We measure the validity of the district court’s injunction by reference to four criteria:
(1) whether the movant has a strong likelihood of success on the merits; [ (2).] whether the movant would suffer irreparable injury without the injunction; (3) whether issuance of the injunction would cause substantial harm to others; and (4) whether the public interest would be served by the issuance of the injunction.
Hunter v. Hamilton Cnty. Bd. of Elections, 635 F.3d 219, 233 (6th Cir.2011). “When a party seeks a preliminary injunction on the basis of a potential constitutional violation, the likelihood of success on the merits will often be the determinative factor.” Obama for Am. v. Husted, 697 F.3d 423, 436 (6th Cir.2012) (internal quotation marks omitted). The likelihood-of-success factor is determinative here; and because that factor presents a question of law, we review the district court’s application of it de novo. See Bays v. City of Fairborn, 668 F.3d 814, 819 (6th Cir.2012).

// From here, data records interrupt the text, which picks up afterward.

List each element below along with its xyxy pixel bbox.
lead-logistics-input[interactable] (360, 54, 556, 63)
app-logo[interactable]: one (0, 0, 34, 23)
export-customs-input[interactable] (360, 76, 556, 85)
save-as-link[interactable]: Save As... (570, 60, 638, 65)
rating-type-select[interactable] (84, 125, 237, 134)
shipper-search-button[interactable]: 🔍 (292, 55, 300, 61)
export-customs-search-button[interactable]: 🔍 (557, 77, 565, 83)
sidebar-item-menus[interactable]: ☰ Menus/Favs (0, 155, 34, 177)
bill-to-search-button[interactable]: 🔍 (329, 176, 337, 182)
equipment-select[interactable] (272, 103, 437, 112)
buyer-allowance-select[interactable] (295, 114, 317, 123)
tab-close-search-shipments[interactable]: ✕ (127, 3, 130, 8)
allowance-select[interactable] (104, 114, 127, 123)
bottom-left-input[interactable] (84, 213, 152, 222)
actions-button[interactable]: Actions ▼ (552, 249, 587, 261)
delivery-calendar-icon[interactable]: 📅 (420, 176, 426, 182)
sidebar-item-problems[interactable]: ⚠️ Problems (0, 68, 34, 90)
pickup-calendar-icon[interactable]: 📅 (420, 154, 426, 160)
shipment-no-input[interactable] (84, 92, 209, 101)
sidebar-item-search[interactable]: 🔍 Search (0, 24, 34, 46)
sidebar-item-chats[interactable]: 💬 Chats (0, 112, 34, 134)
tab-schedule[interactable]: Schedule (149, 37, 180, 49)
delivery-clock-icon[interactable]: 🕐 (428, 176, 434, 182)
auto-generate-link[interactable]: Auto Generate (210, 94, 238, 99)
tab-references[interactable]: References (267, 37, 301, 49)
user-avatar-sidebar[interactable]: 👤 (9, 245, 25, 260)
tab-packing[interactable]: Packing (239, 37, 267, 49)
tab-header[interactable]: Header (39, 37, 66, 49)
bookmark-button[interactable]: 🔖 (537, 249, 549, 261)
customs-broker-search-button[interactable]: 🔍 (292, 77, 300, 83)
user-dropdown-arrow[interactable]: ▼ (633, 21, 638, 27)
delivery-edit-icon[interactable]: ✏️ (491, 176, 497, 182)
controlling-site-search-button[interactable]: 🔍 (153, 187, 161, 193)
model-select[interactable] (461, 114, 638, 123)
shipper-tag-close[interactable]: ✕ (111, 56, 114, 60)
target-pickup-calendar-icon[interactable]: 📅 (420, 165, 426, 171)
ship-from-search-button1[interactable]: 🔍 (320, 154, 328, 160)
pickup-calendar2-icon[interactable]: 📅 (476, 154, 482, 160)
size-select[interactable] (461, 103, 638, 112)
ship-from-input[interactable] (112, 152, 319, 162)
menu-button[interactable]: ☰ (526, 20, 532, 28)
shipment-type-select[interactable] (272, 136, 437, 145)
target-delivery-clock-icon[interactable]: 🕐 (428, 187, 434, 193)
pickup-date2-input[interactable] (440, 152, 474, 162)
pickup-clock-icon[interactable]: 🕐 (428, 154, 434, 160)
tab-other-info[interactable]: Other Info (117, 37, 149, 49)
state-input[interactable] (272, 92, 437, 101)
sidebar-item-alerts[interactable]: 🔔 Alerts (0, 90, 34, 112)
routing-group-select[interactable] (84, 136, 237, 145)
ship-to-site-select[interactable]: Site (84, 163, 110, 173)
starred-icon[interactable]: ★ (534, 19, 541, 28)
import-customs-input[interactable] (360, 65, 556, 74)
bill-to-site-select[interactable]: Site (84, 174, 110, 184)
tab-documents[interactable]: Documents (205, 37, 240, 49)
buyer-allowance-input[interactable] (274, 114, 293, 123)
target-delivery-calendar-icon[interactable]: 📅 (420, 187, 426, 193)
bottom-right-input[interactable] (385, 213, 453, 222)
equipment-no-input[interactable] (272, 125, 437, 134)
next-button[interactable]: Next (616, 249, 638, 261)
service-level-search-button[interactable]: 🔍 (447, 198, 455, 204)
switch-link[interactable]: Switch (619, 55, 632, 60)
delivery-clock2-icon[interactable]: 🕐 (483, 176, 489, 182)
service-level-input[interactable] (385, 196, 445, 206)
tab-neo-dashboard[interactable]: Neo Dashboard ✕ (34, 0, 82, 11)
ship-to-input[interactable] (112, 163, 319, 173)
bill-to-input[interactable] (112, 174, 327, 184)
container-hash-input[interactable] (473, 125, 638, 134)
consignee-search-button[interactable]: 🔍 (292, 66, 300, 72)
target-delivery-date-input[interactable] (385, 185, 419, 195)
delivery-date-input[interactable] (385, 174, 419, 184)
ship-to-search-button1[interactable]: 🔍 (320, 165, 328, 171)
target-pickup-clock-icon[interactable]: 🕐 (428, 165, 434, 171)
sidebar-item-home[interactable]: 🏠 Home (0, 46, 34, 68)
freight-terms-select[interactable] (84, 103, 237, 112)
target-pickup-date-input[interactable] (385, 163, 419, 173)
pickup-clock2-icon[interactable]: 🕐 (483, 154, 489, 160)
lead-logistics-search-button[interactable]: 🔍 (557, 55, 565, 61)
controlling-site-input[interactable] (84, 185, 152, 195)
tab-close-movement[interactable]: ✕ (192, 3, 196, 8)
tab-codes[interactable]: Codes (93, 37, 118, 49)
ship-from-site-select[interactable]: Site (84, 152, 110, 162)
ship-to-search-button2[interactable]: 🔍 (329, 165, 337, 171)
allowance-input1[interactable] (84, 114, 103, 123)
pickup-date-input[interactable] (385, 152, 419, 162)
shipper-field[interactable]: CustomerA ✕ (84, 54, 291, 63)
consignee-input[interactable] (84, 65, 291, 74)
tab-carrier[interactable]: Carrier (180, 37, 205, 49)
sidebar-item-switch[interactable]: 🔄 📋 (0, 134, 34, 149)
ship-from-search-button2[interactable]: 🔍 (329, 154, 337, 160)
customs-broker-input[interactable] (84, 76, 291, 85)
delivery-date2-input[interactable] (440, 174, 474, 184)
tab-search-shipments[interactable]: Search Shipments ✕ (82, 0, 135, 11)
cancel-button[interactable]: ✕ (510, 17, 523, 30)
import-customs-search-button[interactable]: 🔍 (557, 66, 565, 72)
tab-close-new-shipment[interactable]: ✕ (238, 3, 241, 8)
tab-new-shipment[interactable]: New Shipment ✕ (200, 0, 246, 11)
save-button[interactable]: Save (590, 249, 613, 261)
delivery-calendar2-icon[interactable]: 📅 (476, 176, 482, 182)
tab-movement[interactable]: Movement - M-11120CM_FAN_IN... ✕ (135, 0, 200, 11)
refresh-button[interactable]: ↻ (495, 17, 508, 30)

The plaintiffs challenge Public Act 53 facially rather than as applied, which means “they confront a heavy burden in advancing their claim.” Nat'l Endowment for the Arts v. Finley, 524 U.S. 569, 580, 118 S.Ct. 2168, 141 L.Ed.2d 500 (1998) (internal quotation marks omitted). The theory behind their First Amendment claim runs as follows: unions engage in speech (among many other activities); they need membership dues to engage in speech; if the public schools do not collect the unions’ membership dues for them, the unions will have a hard time collecting the dues themselves; and thus Public Act 53 violates the unions’ right to free speech.

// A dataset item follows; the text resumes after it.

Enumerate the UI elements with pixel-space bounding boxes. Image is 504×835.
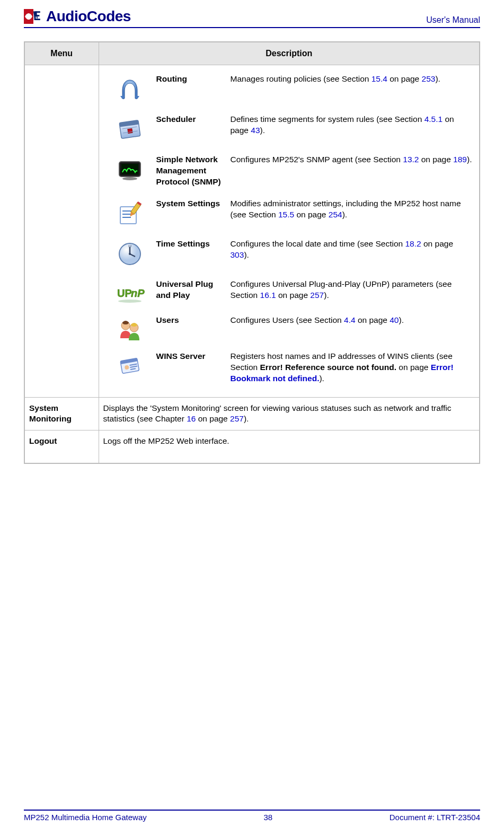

The problem with this theory is that the Supreme Court has already rejected it. . “The First Amendment prohibits government from ‘abridging the freedom of speech’; it does not confer an affirmative right to use government payroll mechanisms for the purpose of obtaining funds for expression.” Ysursa v. Pocatello Educ. Ass’n, 555 U.S. 353, 355, 129 S.Ct. 1093, 172 L.Ed.2d 770 (2009). Here, Public Act 53 does not restrict the unions’ speech at all: they remain free to speak about whatever they wish. Moreover, “nothing in the'First Amendment prevents a State from determining that its political subdivisions may not provide payroll deductions” for union activities, id.; and payroll deductions are all that Public Act 53 denies the unions here. Seldom is precedent more binding than Ysursa is in this case.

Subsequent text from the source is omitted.